• [WORK INSTRUCTION]: From the listing below, copy each line where "Terms" occurs.

------

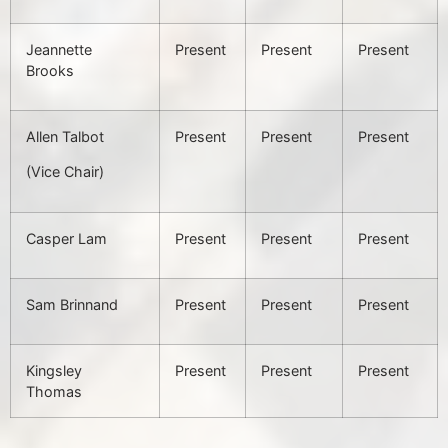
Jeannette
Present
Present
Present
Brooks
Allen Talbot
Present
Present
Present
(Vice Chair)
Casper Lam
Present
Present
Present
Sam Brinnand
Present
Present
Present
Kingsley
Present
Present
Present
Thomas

------

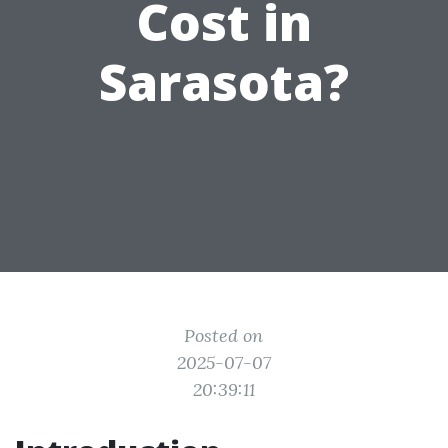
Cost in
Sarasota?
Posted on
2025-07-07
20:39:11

------

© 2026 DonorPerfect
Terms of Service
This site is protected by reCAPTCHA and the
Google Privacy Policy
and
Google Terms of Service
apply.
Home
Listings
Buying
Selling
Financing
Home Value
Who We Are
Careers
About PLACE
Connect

------

• [EXERCISE OUTPUT]:
Terms of Service
Google Terms of Service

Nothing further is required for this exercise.